Problem » Scan the entries below, and for each line that includes the word "consumo", make a copy.

:::

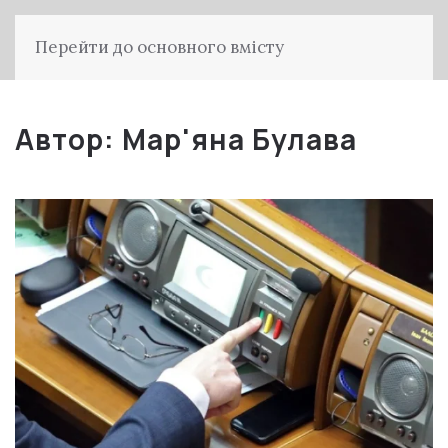
Перейти до основного вмісту
Автор:
Мар'яна Булава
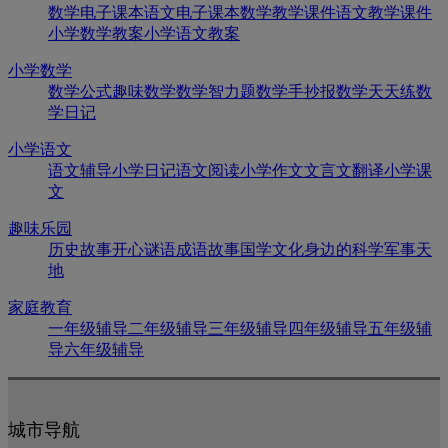
数学电子课本
语文电子课本
数学教学课件
语文教学课件
小学数学教案
小学语文教案
小学数学
数学公式
趣味数学
数学智力题
数学手抄报
数学天天练
数
学日记
小学语文
语文辅导
小学日记
语文阅读
小学作文
文言文翻译
小学课
文
趣味乐园
历史故事
开心谜语
成语故事
国学文化
身边的科学
军事天
地
家庭教育
一年级辅导
二年级辅导
三年级辅导
四年级辅导
五年级辅
导
六年级辅导
城市导航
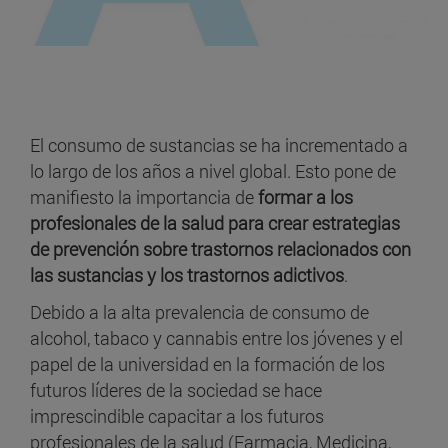
El consumo de sustancias se ha incrementado a
lo largo de los años a nivel global. Esto pone de
manifiesto la importancia de
formar a los
profesionales de la salud para crear estrategias
de prevención sobre trastornos relacionados con
las sustancias y los trastornos adictivos
.
Debido a la alta prevalencia de consumo de
alcohol, tabaco y cannabis entre los jóvenes y el
papel de la universidad en la formación de los
futuros líderes de la sociedad se hace
imprescindible capacitar a los futuros
profesionales de la salud (Farmacia, Medicina,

:::

Output for this task »
El consumo de sustancias se ha incrementado a
Debido a la alta prevalencia de consumo de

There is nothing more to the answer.